Hi, I haven't looked at JMySpell, thanks for the link, will take a look at it. We are using Jazzy with a custom dictionary and I have found single word suggestions from Jazzy to be quite good. However, what I am really after is the ability to provide good spelling suggestions for multi-word strings.

Sujit Pal said...

Hi Daniel, thanks for the comment. I do see the org.apache.lucene.search.spell package in the Lucene 2.0.0 javadocs now, I had missed it earlier...

pavel.veinik said...

Sujit,

I discovered your blog, and many articles are very useful for me.

Thank you very much,
Pavel Veinik.

Sujit Pal said...

Thanks Pavel, you are welcome.

Vijay said...

Hi Salmon ,i found this blog aritcle is very excellent. nice to see more from you

Sujit Pal said...

Thanks Vijay.

Jian said...

I've done something similar and rolled my own did-you-mean program using bigram/trigrams approach. But, what I found out was that, for single word queries, it was ok. But for multi-word queries, due to the sheer volume of the grams used, the performance degraded.

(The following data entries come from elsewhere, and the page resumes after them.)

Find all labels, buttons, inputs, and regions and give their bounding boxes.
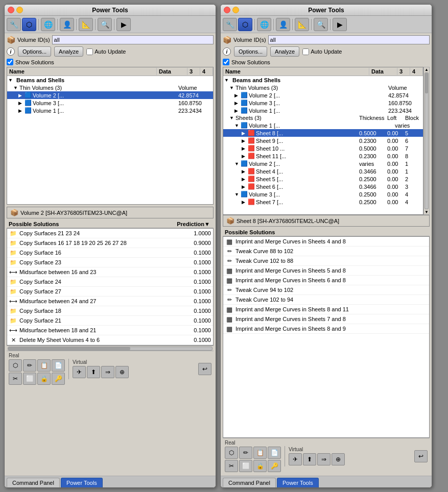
right-toggle-sheet9[interactable]: ▶	[242, 138, 247, 143]
list-item[interactable]: ✏ Tweak Curve 102 to 94	[223, 295, 429, 305]
right-toggle-svol2[interactable]: ▼	[234, 161, 240, 166]
right-toggle-rv1[interactable]: ▶	[234, 108, 240, 113]
left-show-solutions-checkbox[interactable]	[7, 59, 13, 65]
right-toolbar-icon-4[interactable]: 👤	[276, 18, 290, 31]
left-toolbar-icon-6[interactable]: 🔍	[98, 18, 112, 31]
left-tree-volume2[interactable]: ▶ 🟦 Volume 2 [... 42.8574	[7, 91, 213, 99]
right-toggle-sheet10[interactable]: ▶	[242, 146, 247, 151]
left-bt-icon-r6[interactable]: ⬜	[23, 373, 36, 385]
right-bt-icon-v3[interactable]: ⇒	[317, 453, 331, 465]
right-min-button[interactable]	[232, 7, 239, 13]
left-min-button[interactable]	[16, 7, 23, 13]
left-bt-icon-r5[interactable]: ✂	[9, 373, 22, 385]
left-toggle-v1[interactable]: ▶	[18, 108, 23, 113]
right-tree-sheet11[interactable]: ▶ 🟥 Sheet 11 [... 0.2300 0.00 8	[223, 152, 423, 160]
right-bt-icon-r8[interactable]: 🔑	[268, 460, 281, 472]
right-tree-sheet4[interactable]: ▶ 🟥 Sheet 4 [... 0.3466 0.00 1	[223, 167, 423, 175]
left-toolbar-icon-5[interactable]: 📐	[79, 18, 93, 31]
right-bt-icon-r3[interactable]: 📋	[253, 447, 267, 459]
right-vscrollbar[interactable]: ▲ ▼	[423, 67, 430, 215]
left-toolbar-icon-1[interactable]: 🔧	[7, 18, 21, 31]
left-info-icon[interactable]: i	[7, 47, 15, 56]
list-item[interactable]: ✏ Tweak Curve 88 to 102	[223, 247, 429, 256]
left-toolbar-icon-2[interactable]: ⬡	[22, 18, 36, 31]
right-info-icon[interactable]: i	[223, 47, 231, 56]
right-toolbar-icon-1[interactable]: 🔧	[223, 18, 237, 31]
right-bt-icon-r6[interactable]: ⬜	[239, 460, 252, 472]
right-bt-icon-v1[interactable]: ✈	[289, 453, 302, 465]
left-bt-icon-end[interactable]: ↩	[198, 363, 211, 375]
left-h-thumb[interactable]	[8, 347, 130, 350]
right-volume-input[interactable]	[268, 35, 430, 44]
right-toggle-sheet6[interactable]: ▶	[242, 184, 247, 189]
right-show-solutions-checkbox[interactable]	[223, 59, 229, 65]
right-tree-sheet5[interactable]: ▶ 🟥 Sheet 5 [... 0.2500 0.00 2	[223, 175, 423, 183]
left-tree-volume3[interactable]: ▶ 🟦 Volume 3 [... 160.8750	[7, 99, 213, 107]
left-volume-input[interactable]	[52, 35, 214, 44]
right-tree-sheet6[interactable]: ▶ 🟥 Sheet 6 [... 0.3466 0.00 3	[223, 183, 423, 190]
right-toggle-sheet11[interactable]: ▶	[242, 154, 247, 159]
left-tab-power-tools[interactable]: Power Tools	[61, 478, 103, 487]
right-tree-beams-shells[interactable]: ▼ Beams and Shells	[223, 76, 423, 84]
list-item[interactable]: 📁 Copy Surface 18 0.1000	[7, 306, 213, 316]
left-toolbar-icon-3[interactable]: 🌐	[41, 18, 55, 31]
right-bt-icon-r4[interactable]: 📄	[268, 447, 281, 459]
right-tree-vol2[interactable]: ▶ 🟦 Volume 2 [... 42.8574	[223, 91, 423, 99]
left-bt-icon-v4[interactable]: ⊕	[115, 366, 129, 378]
right-tree-vol1[interactable]: ▶ 🟦 Volume 1 [... 223.2434	[223, 107, 423, 114]
left-tree-thin-volumes[interactable]: ▼ Thin Volumes (3) Volume	[7, 84, 213, 91]
left-bt-icon-v1[interactable]: ✈	[73, 366, 86, 378]
left-bt-icon-r1[interactable]: ⬡	[9, 359, 22, 372]
right-toolbar-icon-5[interactable]: 📐	[295, 18, 309, 31]
left-toolbar-icon-7[interactable]: ▶	[116, 18, 131, 31]
right-tree-svol2[interactable]: ▼ 🟦 Volume 2 [... varies 0.00 1	[223, 160, 423, 167]
list-item[interactable]: ▦ Imprint and Merge Curves in Sheets 4 a…	[223, 237, 429, 247]
right-toggle-beams[interactable]: ▼	[224, 78, 229, 83]
left-toolbar-icon-4[interactable]: 👤	[60, 18, 74, 31]
left-scrollbar[interactable]	[7, 346, 214, 351]
left-tab-command-panel[interactable]: Command Panel	[7, 478, 60, 487]
right-bt-icon-r1[interactable]: ⬡	[225, 447, 238, 459]
left-bt-icon-r3[interactable]: 📋	[37, 359, 51, 372]
right-tree-sheet9[interactable]: ▶ 🟥 Sheet 9 [... 0.2300 0.00 6	[223, 137, 423, 144]
right-bt-icon-r7[interactable]: 🔒	[253, 460, 267, 472]
list-item[interactable]: 📁 Copy Surface 27 0.1000	[7, 287, 213, 297]
list-item[interactable]: ✏ Tweak Curve 102 to 88	[223, 256, 429, 266]
list-item[interactable]: 📁 Copy Surface 24 0.1000	[7, 277, 213, 287]
left-tree-volume1[interactable]: ▶ 🟦 Volume 1 [... 223.2434	[7, 107, 213, 114]
left-bt-icon-v2[interactable]: ⬆	[87, 366, 100, 378]
right-scroll-thumb-track[interactable]	[425, 72, 429, 209]
right-tree-thin-volumes[interactable]: ▼ Thin Volumes (3) Volume	[223, 84, 423, 91]
right-options-button[interactable]: Options...	[234, 46, 267, 57]
left-toggle-thin-volumes[interactable]: ▼	[13, 85, 18, 90]
list-item[interactable]: 📁 Copy Surface 16 0.1000	[7, 248, 213, 258]
left-bt-icon-v3[interactable]: ⇒	[101, 366, 114, 378]
left-toggle-v2[interactable]: ▶	[18, 93, 23, 98]
right-toggle-svol1[interactable]: ▼	[234, 123, 240, 128]
left-bt-icon-r7[interactable]: 🔒	[37, 373, 51, 385]
right-toggle-sheets[interactable]: ▼	[229, 115, 234, 120]
right-toolbar-icon-6[interactable]: 🔍	[314, 18, 328, 31]
right-toggle-rv3[interactable]: ▶	[234, 101, 240, 106]
left-auto-update-checkbox[interactable]	[86, 48, 93, 55]
right-tree-sheet8[interactable]: ▶ 🟥 Sheet 8 [... 0.5000 0.00 5	[223, 129, 423, 137]
right-toggle-sheet7[interactable]: ▶	[242, 200, 247, 205]
list-item[interactable]: ⟷ Midsurface between 24 and 27 0.1000	[7, 297, 213, 306]
right-bt-icon-v4[interactable]: ⊕	[332, 453, 345, 465]
list-item[interactable]: ✕ Delete My Sheet Volumes 4 to 6 0.1000	[7, 335, 213, 345]
right-tree-sheet10[interactable]: ▶ 🟥 Sheet 10 ... 0.5000 0.00 7	[223, 144, 423, 152]
list-item[interactable]: ▦ Imprint and Merge Curves in Sheets 8 a…	[223, 305, 429, 314]
list-item[interactable]: ✏ Tweak Curve 94 to 102	[223, 285, 429, 295]
left-close-button[interactable]	[8, 7, 14, 13]
right-scroll-up[interactable]: ▲	[425, 67, 429, 72]
right-toggle-sheet4[interactable]: ▶	[242, 169, 247, 174]
right-toolbar-icon-2[interactable]: ⬡	[238, 18, 252, 31]
left-bt-icon-r8[interactable]: 🔑	[52, 373, 65, 385]
right-toggle-sheet8[interactable]: ▶	[242, 131, 247, 136]
left-bt-icon-r2[interactable]: ✏	[23, 359, 36, 372]
left-tree-beams-shells[interactable]: ▼ Beams and Shells	[7, 76, 213, 84]
right-tab-command-panel[interactable]: Command Panel	[223, 478, 276, 487]
list-item[interactable]: ▦ Imprint and Merge Curves in Sheets 8 a…	[223, 324, 429, 334]
left-options-button[interactable]: Options...	[18, 46, 51, 57]
list-item[interactable]: 📁 Copy Surfaces 16 17 18 19 20 25 26 27 …	[7, 238, 213, 248]
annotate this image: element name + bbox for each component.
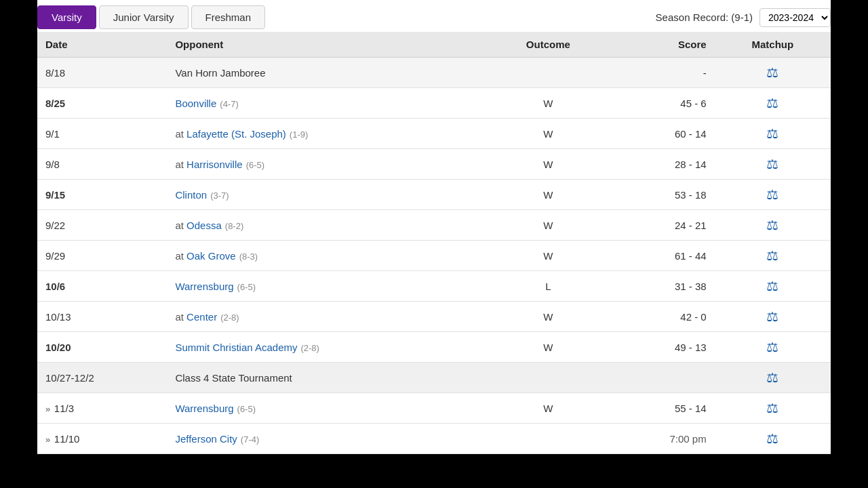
date-cell: 10/13: [37, 302, 167, 332]
opponent-link[interactable]: Summit Christian Academy: [175, 342, 297, 353]
col-date: Date: [37, 32, 167, 58]
at-prefix: at: [175, 250, 186, 262]
opponent-cell[interactable]: Boonville(4-7): [167, 88, 488, 119]
opponent-cell[interactable]: at Oak Grove(8-3): [167, 241, 488, 271]
matchup-cell[interactable]: ⚖: [715, 149, 831, 180]
outcome-cell: L: [488, 271, 608, 302]
matchup-icon[interactable]: ⚖: [766, 156, 778, 172]
season-select[interactable]: 2023-2024 2022-2023 2021-2022: [760, 8, 831, 27]
opponent-link[interactable]: Warrensburg: [175, 403, 233, 414]
score-cell: 24 - 21: [608, 210, 714, 241]
opponent-cell[interactable]: Jefferson City(7-4): [167, 424, 488, 454]
date-cell: 9/22: [37, 210, 167, 241]
score-cell: [608, 363, 714, 393]
outcome-cell: W: [488, 88, 608, 119]
date-cell: 9/29: [37, 241, 167, 271]
score-cell: 28 - 14: [608, 149, 714, 180]
matchup-cell[interactable]: ⚖: [715, 210, 831, 241]
matchup-cell[interactable]: ⚖: [715, 241, 831, 271]
opponent-cell: Class 4 State Tournament: [167, 363, 488, 393]
score-cell: 45 - 6: [608, 88, 714, 119]
tab-varsity[interactable]: Varsity: [37, 5, 96, 29]
matchup-icon[interactable]: ⚖: [766, 186, 778, 203]
matchup-cell[interactable]: ⚖: [715, 302, 831, 332]
matchup-icon[interactable]: ⚖: [766, 95, 778, 111]
table-row: 9/8at Harrisonville(6-5)W28 - 14⚖: [37, 149, 831, 180]
matchup-cell[interactable]: ⚖: [715, 332, 831, 363]
score-cell: 31 - 38: [608, 271, 714, 302]
tab-junior-varsity[interactable]: Junior Varsity: [99, 5, 189, 29]
matchup-icon[interactable]: ⚖: [766, 369, 778, 386]
matchup-icon[interactable]: ⚖: [766, 430, 778, 447]
table-row: » 11/3Warrensburg(6-5)W55 - 14⚖: [37, 393, 831, 424]
score-cell: -: [608, 58, 714, 88]
col-outcome: Outcome: [488, 32, 608, 58]
outcome-cell: [488, 58, 608, 88]
matchup-cell[interactable]: ⚖: [715, 424, 831, 454]
matchup-cell[interactable]: ⚖: [715, 119, 831, 149]
arrow-prefix: »: [45, 404, 53, 414]
score-cell: 7:00 pm: [608, 424, 714, 454]
at-prefix: at: [175, 311, 186, 323]
outcome-cell: W: [488, 210, 608, 241]
matchup-cell[interactable]: ⚖: [715, 363, 831, 393]
table-row: 10/20Summit Christian Academy(2-8)W49 - …: [37, 332, 831, 363]
at-prefix: at: [175, 128, 186, 140]
matchup-cell[interactable]: ⚖: [715, 58, 831, 88]
matchup-cell[interactable]: ⚖: [715, 88, 831, 119]
opponent-link[interactable]: Odessa: [186, 220, 222, 231]
opponent-link[interactable]: Oak Grove: [186, 250, 236, 262]
opponent-cell[interactable]: at Odessa(8-2): [167, 210, 488, 241]
opponent-cell[interactable]: Warrensburg(6-5): [167, 393, 488, 424]
matchup-icon[interactable]: ⚖: [766, 278, 778, 294]
opponent-link[interactable]: Harrisonville: [186, 159, 243, 170]
outcome-cell: W: [488, 302, 608, 332]
season-record: Season Record: (9-1): [656, 12, 753, 23]
at-prefix: at: [175, 159, 186, 170]
opponent-cell[interactable]: at Center(2-8): [167, 302, 488, 332]
opponent-record: (6-5): [237, 282, 256, 292]
opponent-link[interactable]: Jefferson City: [175, 433, 237, 445]
outcome-cell: W: [488, 332, 608, 363]
opponent-cell[interactable]: Warrensburg(6-5): [167, 271, 488, 302]
matchup-icon[interactable]: ⚖: [766, 217, 778, 233]
score-cell: 53 - 18: [608, 180, 714, 210]
matchup-icon[interactable]: ⚖: [766, 339, 778, 355]
opponent-link[interactable]: Warrensburg: [175, 281, 233, 292]
col-matchup: Matchup: [715, 32, 831, 58]
table-row: 10/13at Center(2-8)W42 - 0⚖: [37, 302, 831, 332]
date-cell: » 11/10: [37, 424, 167, 454]
table-row: 10/6Warrensburg(6-5)L31 - 38⚖: [37, 271, 831, 302]
score-cell: 49 - 13: [608, 332, 714, 363]
season-info: Season Record: (9-1) 2023-2024 2022-2023…: [656, 8, 831, 27]
schedule-table: Date Opponent Outcome Score Matchup 8/18…: [37, 32, 831, 454]
matchup-icon[interactable]: ⚖: [766, 64, 778, 81]
matchup-icon[interactable]: ⚖: [766, 308, 778, 325]
matchup-cell[interactable]: ⚖: [715, 180, 831, 210]
table-row: » 11/10Jefferson City(7-4)7:00 pm⚖: [37, 424, 831, 454]
outcome-cell: [488, 424, 608, 454]
matchup-icon[interactable]: ⚖: [766, 247, 778, 264]
opponent-record: (2-8): [220, 312, 239, 323]
tab-freshman[interactable]: Freshman: [191, 5, 266, 29]
opponent-cell: Van Horn Jamboree: [167, 58, 488, 88]
opponent-cell[interactable]: Clinton(3-7): [167, 180, 488, 210]
opponent-cell[interactable]: at Harrisonville(6-5): [167, 149, 488, 180]
opponent-record: (8-3): [239, 251, 258, 262]
table-header-row: Date Opponent Outcome Score Matchup: [37, 32, 831, 58]
opponent-link[interactable]: Center: [186, 311, 217, 323]
table-row: 8/18Van Horn Jamboree-⚖: [37, 58, 831, 88]
opponent-link[interactable]: Clinton: [175, 189, 207, 201]
matchup-icon[interactable]: ⚖: [766, 400, 778, 416]
matchup-cell[interactable]: ⚖: [715, 393, 831, 424]
matchup-icon[interactable]: ⚖: [766, 125, 778, 142]
opponent-record: (1-9): [290, 129, 308, 140]
opponent-cell[interactable]: at Lafayette (St. Joseph)(1-9): [167, 119, 488, 149]
matchup-cell[interactable]: ⚖: [715, 271, 831, 302]
table-row: 9/15Clinton(3-7)W53 - 18⚖: [37, 180, 831, 210]
outcome-cell: W: [488, 149, 608, 180]
opponent-link[interactable]: Boonville: [175, 98, 216, 109]
opponent-link[interactable]: Lafayette (St. Joseph): [186, 128, 286, 140]
opponent-cell[interactable]: Summit Christian Academy(2-8): [167, 332, 488, 363]
score-cell: 61 - 44: [608, 241, 714, 271]
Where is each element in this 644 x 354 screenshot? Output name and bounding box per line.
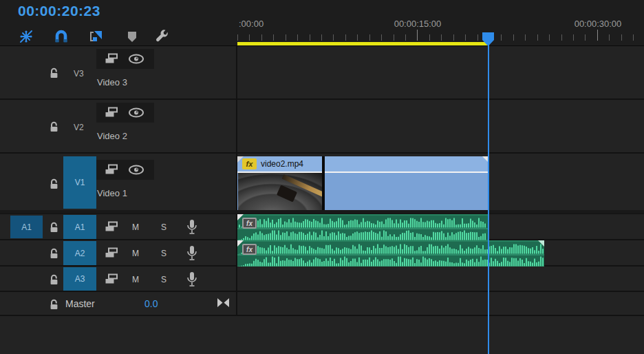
track-row-v2: V2 Video 2 — [0, 100, 644, 154]
audio-clip-a2[interactable]: fx — [237, 240, 544, 267]
voiceover-mic-icon[interactable] — [186, 245, 197, 262]
track-name-v1[interactable]: Video 1 — [97, 188, 127, 198]
track-buttons-strip — [96, 160, 154, 180]
fx-badge[interactable]: fx — [242, 218, 257, 229]
timeline-panel: 00:00:20:23 — [0, 0, 644, 354]
playhead-timecode[interactable]: 00:00:20:23 — [18, 3, 100, 19]
solo-button-a2[interactable]: S — [161, 249, 167, 258]
track-target-a1[interactable]: A1 — [63, 215, 96, 239]
track-buttons-strip — [96, 49, 154, 69]
track-header-a2: A2 M S — [0, 240, 237, 265]
clip-corner-fold — [538, 240, 544, 247]
mute-button-a3[interactable]: M — [132, 275, 139, 284]
clip-corner-fold — [237, 214, 244, 220]
video-clip-video2[interactable]: fx video2.mp4 — [237, 156, 489, 210]
mute-button-a2[interactable]: M — [132, 249, 139, 258]
voiceover-mic-icon[interactable] — [186, 271, 197, 288]
clip-corner-fold — [237, 156, 244, 163]
ruler-label-0: :00:00 — [239, 19, 264, 29]
ruler-label-15s: 00:00:15:00 — [387, 19, 449, 29]
toggle-track-output-eye-icon[interactable] — [128, 107, 144, 118]
lock-icon[interactable] — [49, 178, 59, 189]
ruler-ticks[interactable] — [237, 29, 644, 41]
track-header-a1: A1 A1 M S — [0, 214, 237, 239]
sync-lock-icon[interactable] — [105, 107, 118, 118]
fx-badge[interactable]: fx — [242, 244, 257, 255]
video-clip-name: video2.mp4 — [261, 159, 303, 169]
snap-icon[interactable] — [54, 29, 69, 44]
thumbnail-frame-boundary — [322, 156, 325, 210]
track-header-v3: V3 Video 3 — [0, 46, 237, 98]
tonearm-cartridge — [277, 185, 297, 202]
track-target-v2[interactable]: V2 — [74, 123, 84, 132]
toggle-track-output-eye-icon[interactable] — [128, 54, 144, 64]
video-clip-header: fx video2.mp4 — [237, 156, 489, 171]
voiceover-mic-icon[interactable] — [186, 219, 197, 236]
lock-icon[interactable] — [49, 121, 59, 132]
work-area-bar[interactable] — [237, 42, 489, 45]
show-keyframes-icon[interactable] — [217, 298, 230, 308]
track-name-v3[interactable]: Video 3 — [97, 77, 127, 87]
solo-button-a3[interactable]: S — [161, 275, 167, 284]
video-thumbnail-turntable — [238, 173, 323, 210]
track-header-master: Master 0.0 — [0, 292, 237, 315]
track-row-master: Master 0.0 — [0, 292, 644, 316]
master-level-value[interactable]: 0.0 — [144, 298, 158, 309]
sync-lock-icon[interactable] — [105, 247, 118, 259]
track-target-v1[interactable]: V1 — [63, 156, 96, 209]
add-marker-icon[interactable] — [125, 29, 140, 44]
track-buttons-strip — [96, 103, 154, 123]
lock-icon[interactable] — [49, 67, 59, 79]
ruler-label-30s: 00:00:30:00 — [567, 19, 629, 29]
track-target-a2[interactable]: A2 — [63, 241, 96, 265]
track-row-a3: A3 M S — [0, 267, 644, 292]
master-track-label: Master — [65, 298, 95, 309]
track-header-v2: V2 Video 2 — [0, 100, 237, 152]
fx-badge[interactable]: fx — [242, 158, 257, 169]
solo-button-a1[interactable]: S — [161, 222, 167, 232]
source-patch-a1[interactable]: A1 — [10, 216, 43, 238]
lock-icon[interactable] — [49, 274, 59, 285]
track-row-v3: V3 Video 3 — [0, 46, 644, 100]
sync-lock-icon[interactable] — [105, 273, 118, 285]
sync-lock-icon[interactable] — [105, 53, 118, 65]
playhead-line[interactable] — [488, 40, 489, 354]
sync-lock-icon[interactable] — [105, 164, 118, 176]
sync-lock-icon[interactable] — [105, 221, 118, 233]
track-name-v2[interactable]: Video 2 — [97, 131, 127, 141]
nest-sequences-icon[interactable] — [19, 29, 34, 44]
timeline-settings-icon[interactable] — [154, 29, 169, 44]
track-header-a3: A3 M S — [0, 267, 237, 291]
linked-selection-icon[interactable] — [88, 29, 103, 44]
toggle-track-output-eye-icon[interactable] — [128, 165, 144, 175]
lock-icon[interactable] — [49, 299, 59, 310]
track-header-v1: V1 Video 1 — [0, 154, 237, 210]
clip-corner-fold — [237, 240, 244, 247]
lock-icon[interactable] — [49, 248, 59, 259]
audio-clip-a1[interactable]: fx — [237, 214, 488, 240]
track-target-v3[interactable]: V3 — [74, 69, 84, 79]
lock-icon[interactable] — [49, 222, 59, 233]
track-target-a3[interactable]: A3 — [63, 267, 96, 291]
mute-button-a1[interactable]: M — [132, 222, 139, 232]
timeline-topbar: 00:00:20:23 — [0, 0, 644, 46]
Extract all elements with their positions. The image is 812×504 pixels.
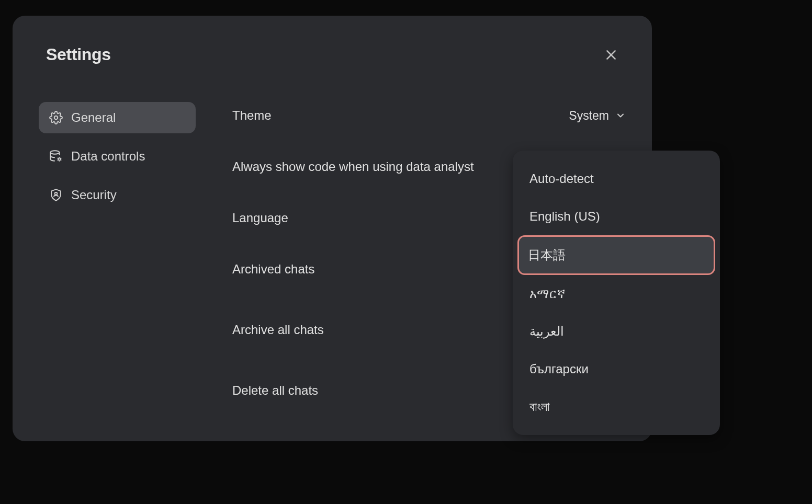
sidebar-label: General: [71, 110, 116, 125]
sidebar-item-general[interactable]: General: [39, 102, 196, 133]
language-option-bengali[interactable]: বাংলা: [519, 388, 714, 426]
sidebar-label: Data controls: [71, 149, 145, 164]
language-option-english-us[interactable]: English (US): [519, 198, 714, 235]
language-option-arabic[interactable]: العربية: [519, 313, 714, 350]
theme-label: Theme: [232, 108, 272, 123]
chevron-down-icon: [615, 110, 626, 121]
archived-chats-label: Archived chats: [232, 262, 314, 277]
database-gear-icon: [49, 150, 63, 163]
sidebar: General Data controls: [39, 102, 196, 434]
delete-all-label: Delete all chats: [232, 383, 318, 398]
code-analyst-label: Always show code when using data analyst: [232, 159, 474, 174]
language-label: Language: [232, 211, 288, 225]
language-option-japanese[interactable]: 日本語: [517, 235, 715, 275]
svg-point-4: [58, 158, 60, 160]
shield-user-icon: [49, 188, 63, 202]
modal-title: Settings: [46, 45, 111, 64]
close-button[interactable]: [604, 48, 618, 62]
language-option-amharic[interactable]: አማርኛ: [519, 275, 714, 313]
modal-header: Settings: [39, 45, 626, 64]
setting-theme: Theme System: [232, 108, 626, 123]
gear-icon: [49, 111, 63, 124]
sidebar-item-security[interactable]: Security: [39, 179, 196, 211]
archive-all-label: Archive all chats: [232, 323, 324, 337]
theme-select[interactable]: System: [569, 109, 626, 123]
svg-point-5: [55, 192, 58, 195]
language-dropdown: Auto-detect English (US) 日本語 አማርኛ العربي…: [513, 151, 720, 435]
sidebar-item-data-controls[interactable]: Data controls: [39, 141, 196, 172]
language-option-bulgarian[interactable]: български: [519, 350, 714, 388]
svg-point-3: [50, 151, 59, 154]
close-icon: [604, 48, 618, 62]
language-option-auto-detect[interactable]: Auto-detect: [519, 160, 714, 198]
svg-point-2: [54, 116, 58, 120]
sidebar-label: Security: [71, 188, 117, 202]
theme-value: System: [569, 109, 609, 123]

So, I am more thinking towards a google approach, rather than using grams based segmentation technique, just use the query log data and some edit distance algorithm instead.

Sujit Pal said...

Yes, we did a proof of concept also based on the ideas in this post, but had to go back to our old dictionary based approach because of performance issues. We handle multi-word suggestions using the dictionary by doing a vector products each word+suggestion vector and matching against our taxonomy - still expensive, but works adequately.

Santhoshkumar said...

Hi Sujit,
your examples are very useful to me. I need a collocation extraction program in java. I searched in net.only algorithms are available. I need a java implementation. Please can you help me in this?

Sujit Pal said...

Hi Santhoshkumar, if you are asking for code, then no, sorry. I am currently playing with some other shiny object, dont have much time left after that :-).

David Been said...

Has anyone created input files in other languages for the index to use in spell suggestions

Sujit Pal said...

Hi David, to create an input file you could look at your own corpus (presumably in a foreign language), tokenize it into words, group them by count, remove words whose count is below a threshold, and use that as input to your dictionary.

Sujit Pal said...

Thanks for the comment Vocab Monk, if everyone followed your suggestion, there would be no need for automated spell checking :-). Although I can see situations where too much vocabulary on the spelling suggester end (without adequate context) can lead to bad spelling suggestions because of ambiguity.

amit said...

Mr.Sujit, thanks for the wonderful article. I have a doubt can you please help me solve it?
In your example in this article you have taken a case of only one field "dummy" but had there been many fields how would it work? Can you give me some pointers? For multi query search we use MultiFieldQueryParser how can it be used?

Sujit Pal said...

Thanks Amit. The spellcheck index is a separate index from the rest of your corpus, all it has are grams for individual words (from a dictionary or from your corpus), so you will only have this one field. If for some reason you had multiple fields (for example, say you wanted to combine soundex with n-gram in a OR query, you would simply change your query to an OR BooleanQuery so either clause matching would cause the suggestion to come up.